SUPPLIED INFORMATION below:

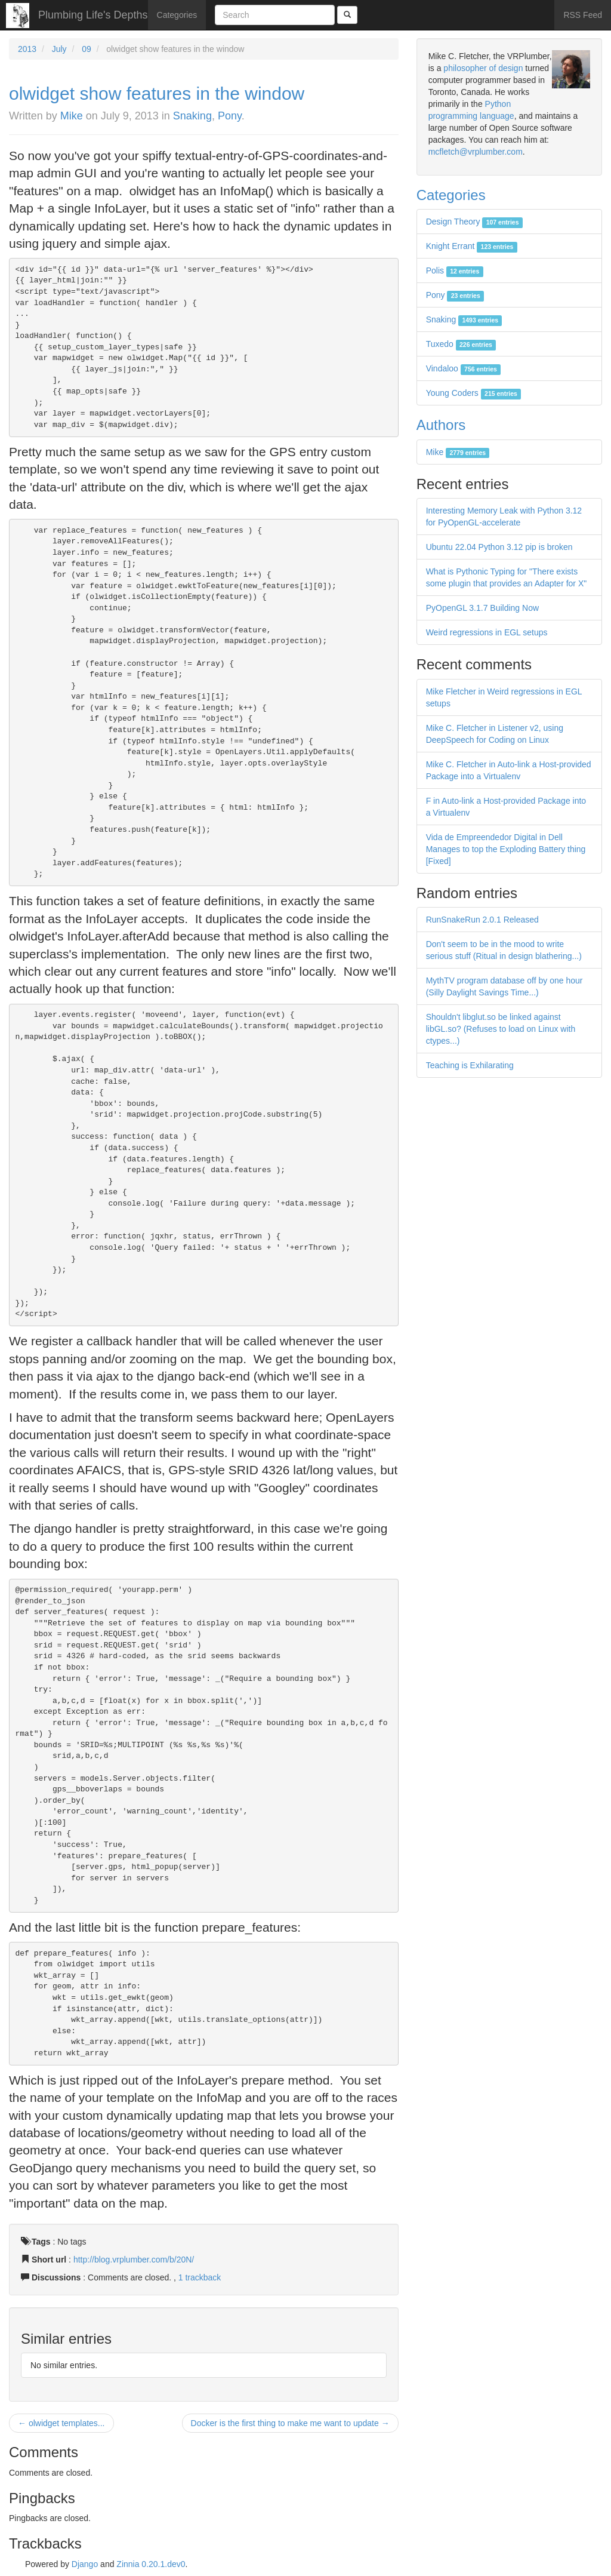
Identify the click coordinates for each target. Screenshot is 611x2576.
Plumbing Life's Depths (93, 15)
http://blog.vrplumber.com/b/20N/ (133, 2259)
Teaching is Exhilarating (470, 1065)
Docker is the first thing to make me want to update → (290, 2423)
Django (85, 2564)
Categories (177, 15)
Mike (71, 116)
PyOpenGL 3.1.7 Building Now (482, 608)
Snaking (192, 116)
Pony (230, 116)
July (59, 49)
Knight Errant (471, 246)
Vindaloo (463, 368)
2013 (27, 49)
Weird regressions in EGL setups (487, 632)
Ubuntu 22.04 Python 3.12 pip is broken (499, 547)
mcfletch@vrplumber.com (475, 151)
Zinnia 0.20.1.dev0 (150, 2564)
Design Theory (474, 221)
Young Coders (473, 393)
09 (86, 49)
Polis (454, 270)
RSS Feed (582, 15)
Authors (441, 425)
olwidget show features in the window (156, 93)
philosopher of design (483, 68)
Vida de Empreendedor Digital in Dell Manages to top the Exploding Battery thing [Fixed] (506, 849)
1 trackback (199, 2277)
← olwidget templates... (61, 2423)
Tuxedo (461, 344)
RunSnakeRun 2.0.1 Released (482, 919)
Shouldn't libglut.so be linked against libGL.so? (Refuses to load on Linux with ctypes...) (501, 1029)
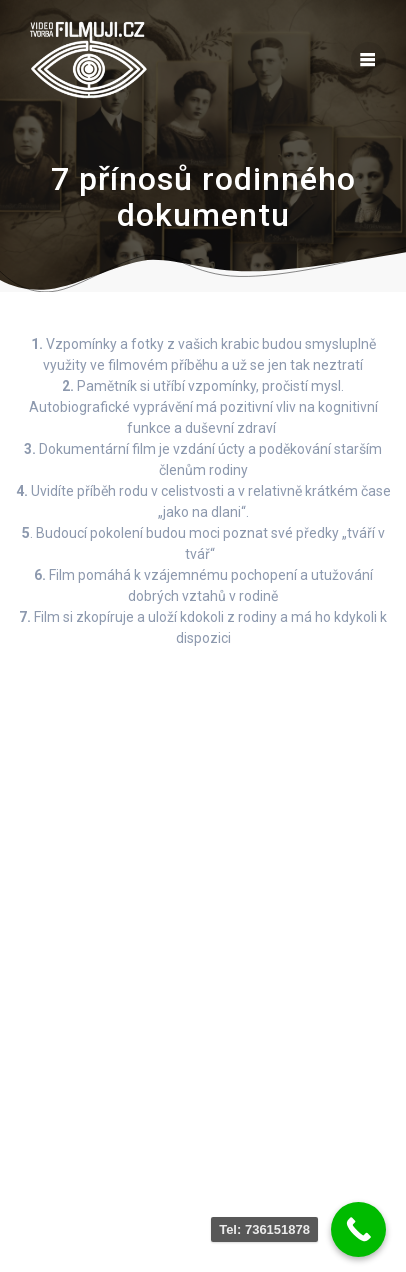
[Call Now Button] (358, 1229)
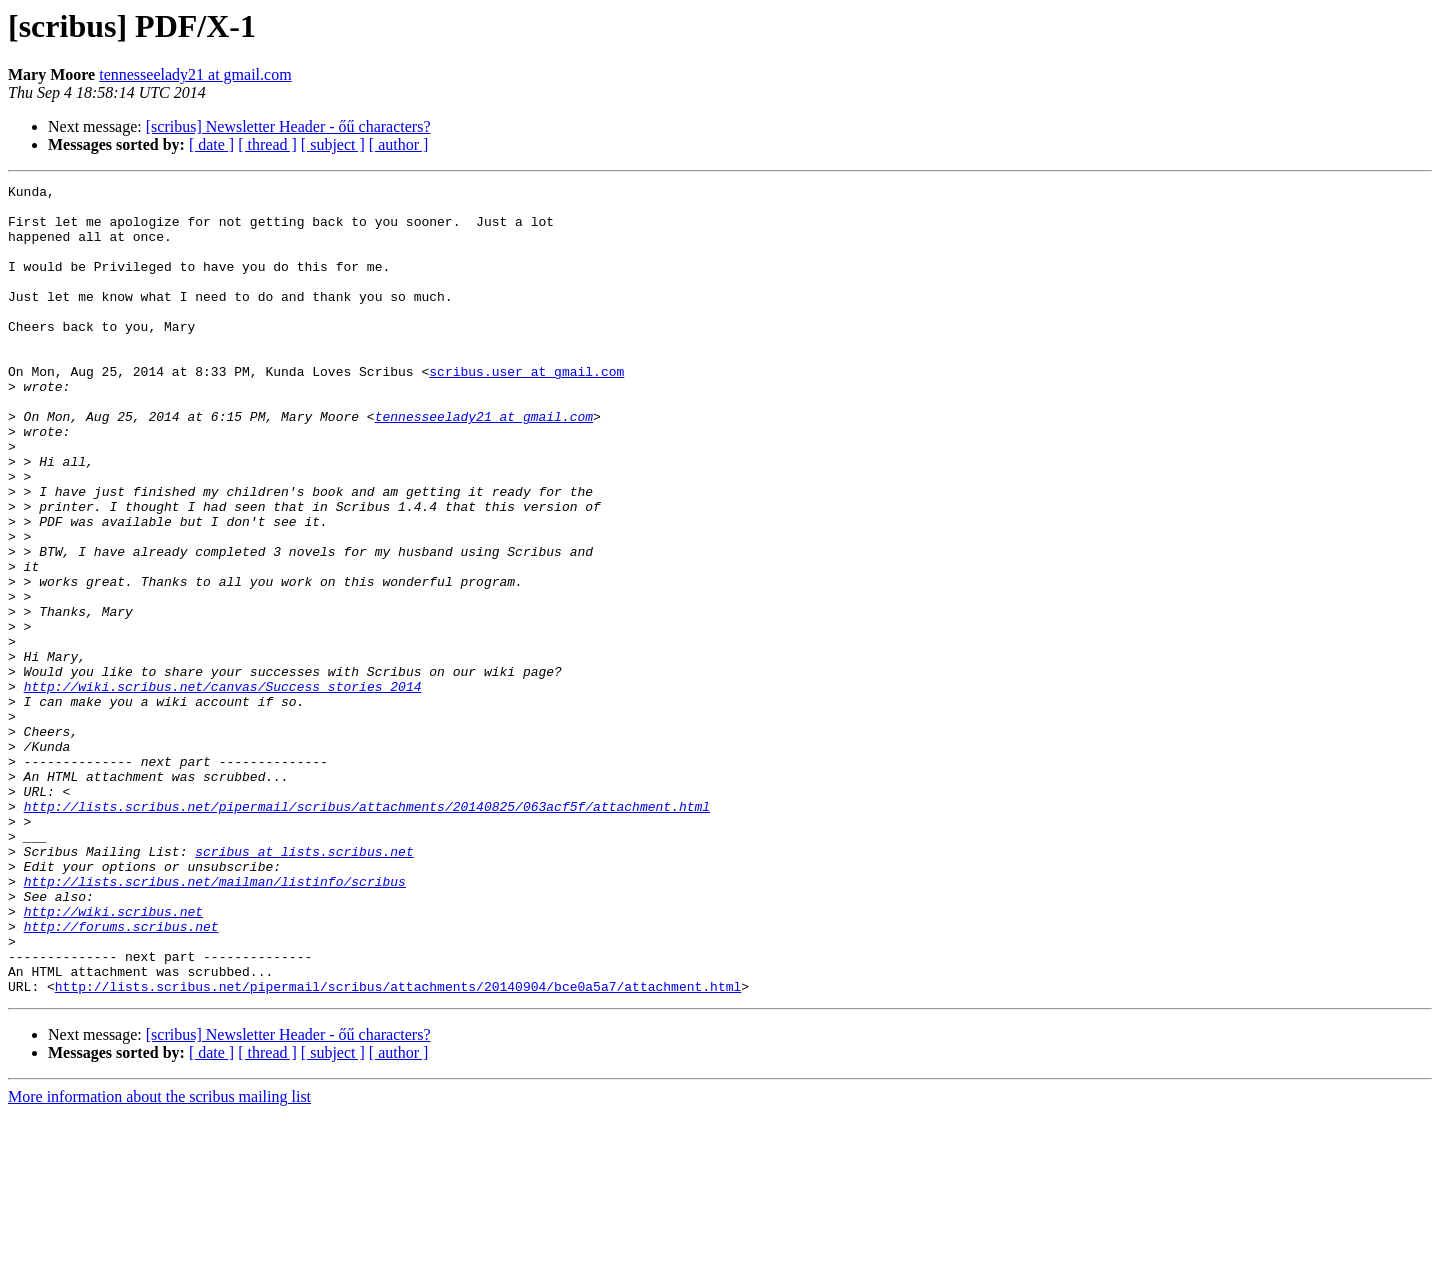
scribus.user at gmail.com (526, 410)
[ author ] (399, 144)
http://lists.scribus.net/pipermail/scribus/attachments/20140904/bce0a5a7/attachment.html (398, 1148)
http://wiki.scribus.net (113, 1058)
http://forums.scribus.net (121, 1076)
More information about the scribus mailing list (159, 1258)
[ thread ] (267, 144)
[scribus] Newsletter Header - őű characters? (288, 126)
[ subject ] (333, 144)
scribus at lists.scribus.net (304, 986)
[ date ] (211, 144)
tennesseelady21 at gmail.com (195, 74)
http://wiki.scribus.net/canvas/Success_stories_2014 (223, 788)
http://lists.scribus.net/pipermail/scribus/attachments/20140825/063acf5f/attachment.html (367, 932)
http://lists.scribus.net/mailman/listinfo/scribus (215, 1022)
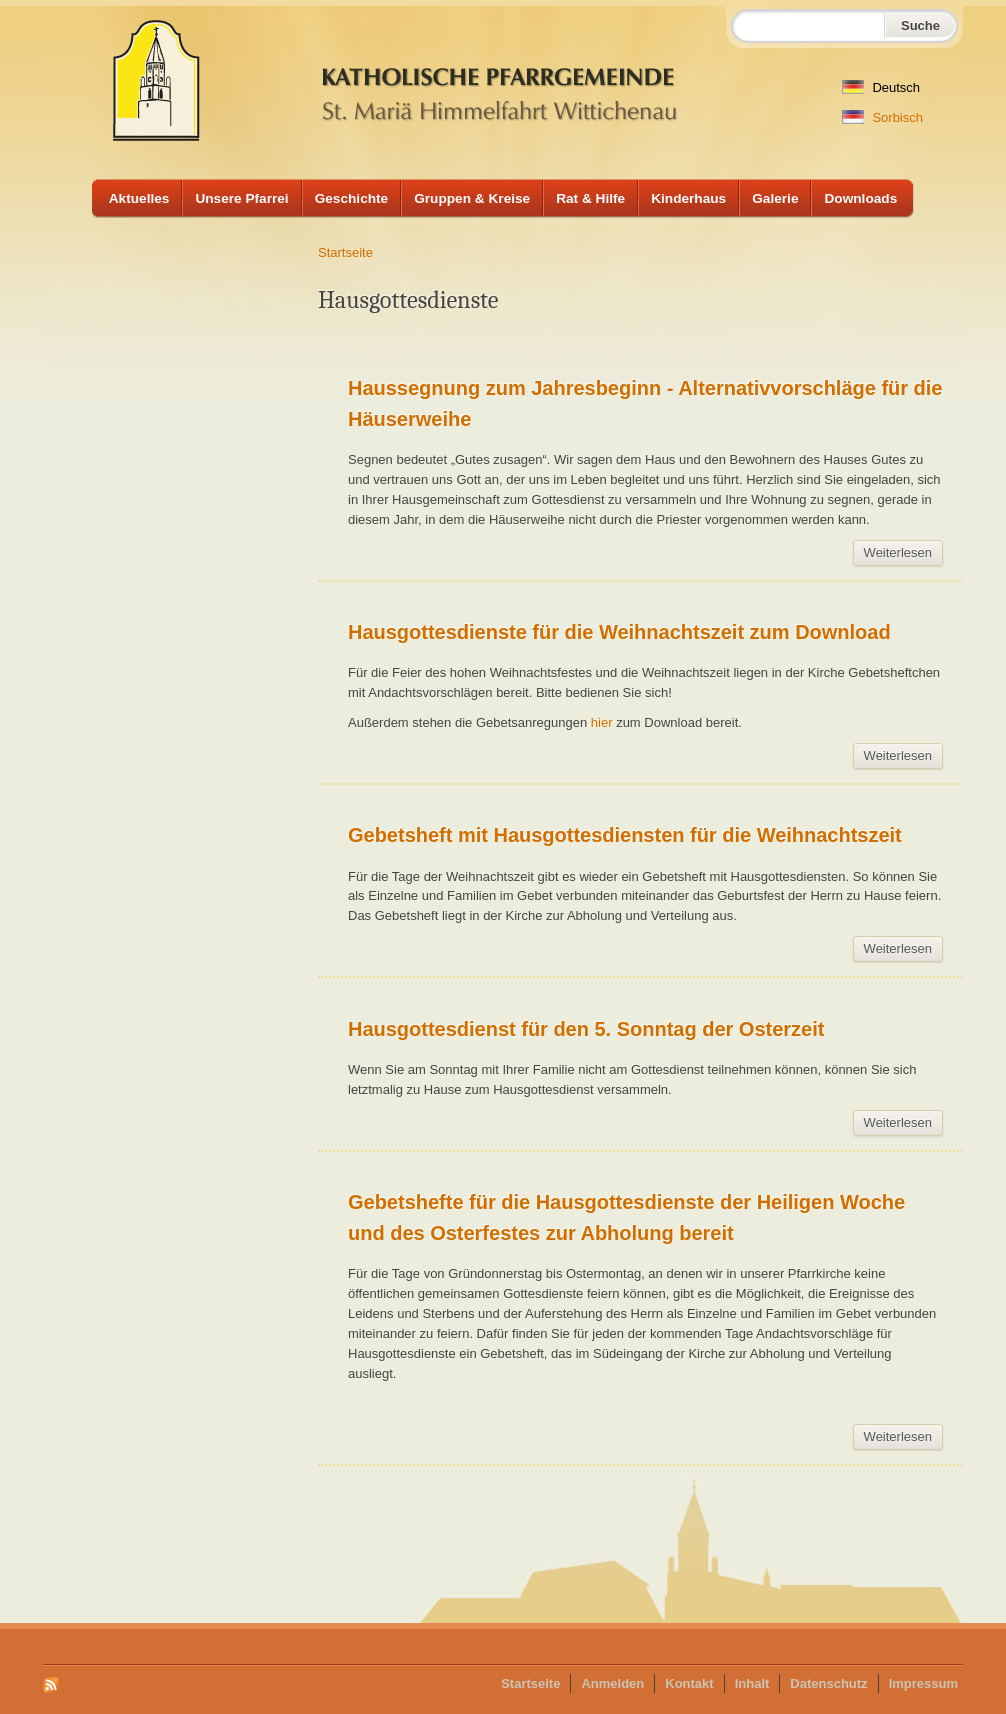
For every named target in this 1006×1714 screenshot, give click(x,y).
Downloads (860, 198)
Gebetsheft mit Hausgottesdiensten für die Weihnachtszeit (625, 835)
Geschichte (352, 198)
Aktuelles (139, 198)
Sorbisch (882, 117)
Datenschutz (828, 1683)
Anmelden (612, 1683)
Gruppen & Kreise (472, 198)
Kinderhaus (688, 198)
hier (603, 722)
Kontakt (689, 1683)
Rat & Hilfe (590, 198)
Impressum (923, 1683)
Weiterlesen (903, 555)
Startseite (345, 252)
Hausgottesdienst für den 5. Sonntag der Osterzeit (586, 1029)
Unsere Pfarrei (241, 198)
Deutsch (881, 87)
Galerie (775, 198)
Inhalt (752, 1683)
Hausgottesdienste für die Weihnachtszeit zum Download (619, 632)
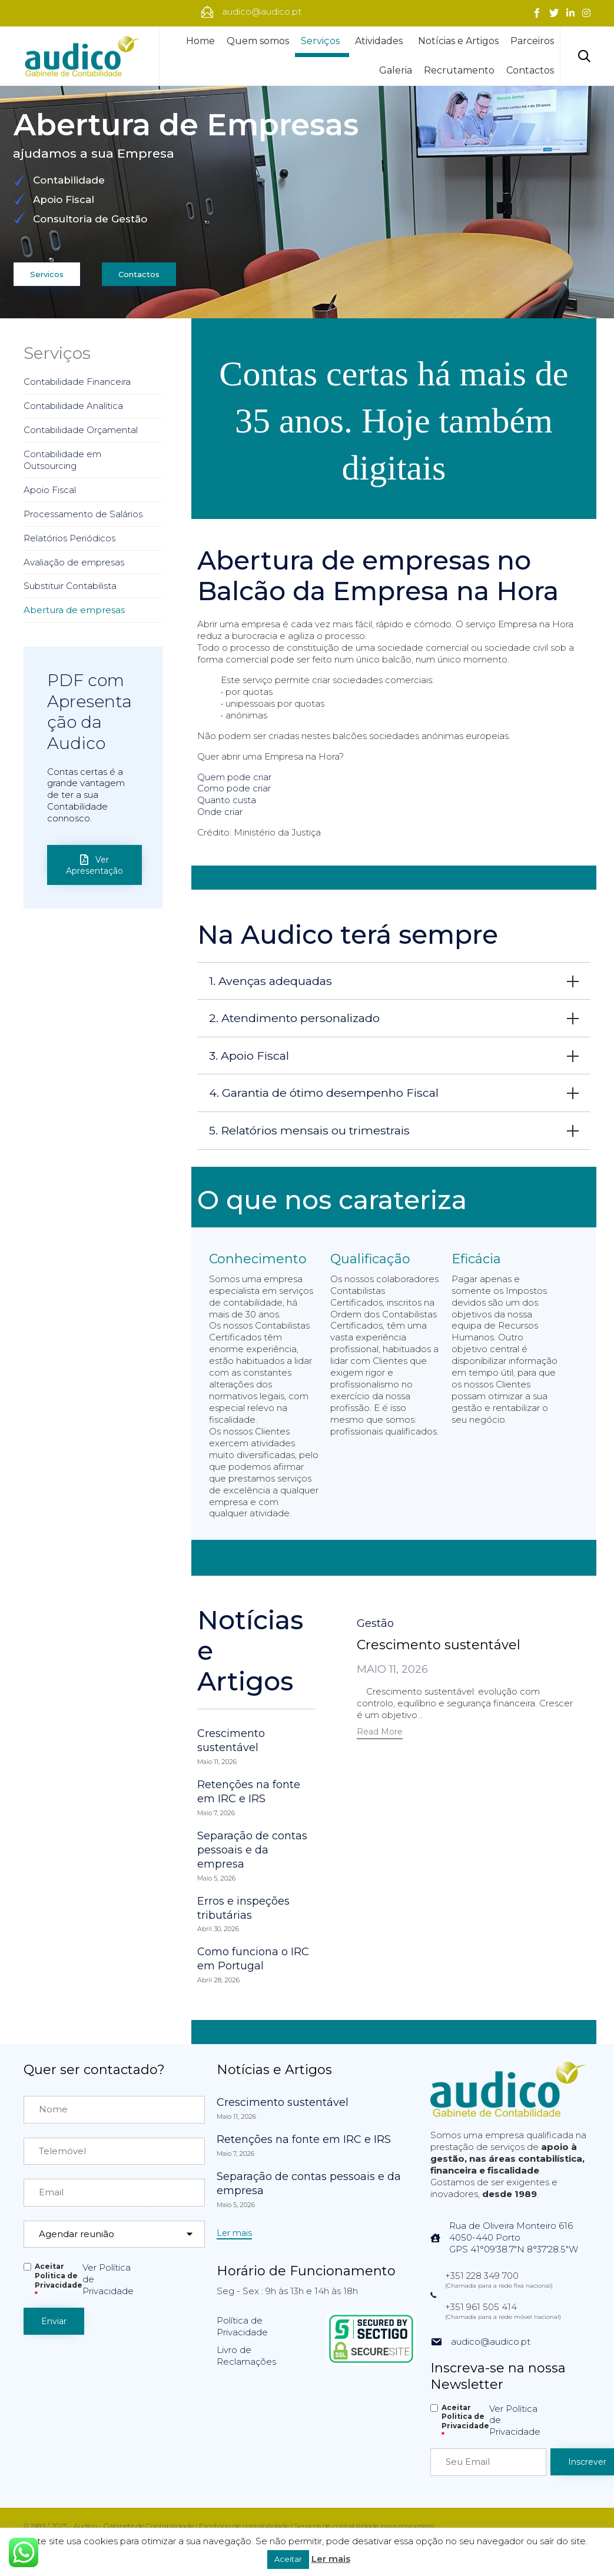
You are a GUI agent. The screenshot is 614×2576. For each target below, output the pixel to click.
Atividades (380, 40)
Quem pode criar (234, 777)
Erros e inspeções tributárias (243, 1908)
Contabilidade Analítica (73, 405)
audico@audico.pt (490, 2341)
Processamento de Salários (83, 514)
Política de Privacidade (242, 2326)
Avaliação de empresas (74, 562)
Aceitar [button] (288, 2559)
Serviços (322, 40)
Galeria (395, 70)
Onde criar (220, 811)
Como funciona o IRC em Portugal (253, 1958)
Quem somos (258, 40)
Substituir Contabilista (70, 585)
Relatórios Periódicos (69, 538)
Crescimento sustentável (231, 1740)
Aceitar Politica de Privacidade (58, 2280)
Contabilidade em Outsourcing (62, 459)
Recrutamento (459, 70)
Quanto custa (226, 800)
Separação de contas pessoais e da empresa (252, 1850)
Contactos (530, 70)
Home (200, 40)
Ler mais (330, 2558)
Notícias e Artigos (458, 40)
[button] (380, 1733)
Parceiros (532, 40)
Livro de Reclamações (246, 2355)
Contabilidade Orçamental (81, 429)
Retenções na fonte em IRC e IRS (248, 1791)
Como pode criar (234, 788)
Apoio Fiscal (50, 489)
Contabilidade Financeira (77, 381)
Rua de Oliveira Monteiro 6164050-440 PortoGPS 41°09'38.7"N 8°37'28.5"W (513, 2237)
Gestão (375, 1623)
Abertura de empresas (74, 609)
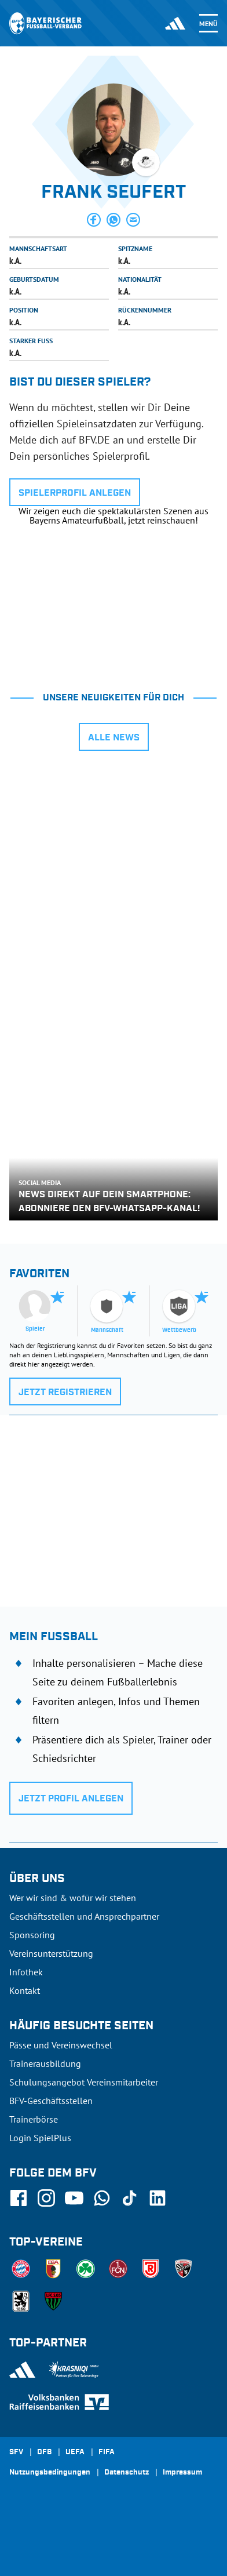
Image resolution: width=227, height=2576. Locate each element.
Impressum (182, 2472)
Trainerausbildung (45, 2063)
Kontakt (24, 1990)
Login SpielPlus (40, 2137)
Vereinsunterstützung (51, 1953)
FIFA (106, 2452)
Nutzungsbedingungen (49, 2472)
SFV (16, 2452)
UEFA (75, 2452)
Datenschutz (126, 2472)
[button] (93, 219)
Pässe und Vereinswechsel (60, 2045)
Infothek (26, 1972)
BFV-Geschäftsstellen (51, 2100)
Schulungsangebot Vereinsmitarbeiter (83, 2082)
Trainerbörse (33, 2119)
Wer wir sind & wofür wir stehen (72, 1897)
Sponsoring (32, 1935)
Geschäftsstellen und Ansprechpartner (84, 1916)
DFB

End of SUPPLIED INFORMATION.

▶ **YOUR ASSIGNMENT**: A verbatim transcription is needed of the lines above, starting at the line with "Anmelden (612, 1683)" and ending at the line with "Deutsch (881, 87)", both included, and of nothing else.

▶ **WRITTEN REPLY**:
Anmelden (612, 1683)
Gruppen & Kreise (472, 198)
Kinderhaus (688, 198)
hier (603, 722)
Kontakt (689, 1683)
Rat & Hilfe (590, 198)
Impressum (923, 1683)
Weiterlesen (903, 555)
Startseite (345, 252)
Hausgottesdienst für den 5. Sonntag der Osterzeit (586, 1029)
Unsere Pfarrei (241, 198)
Deutsch (881, 87)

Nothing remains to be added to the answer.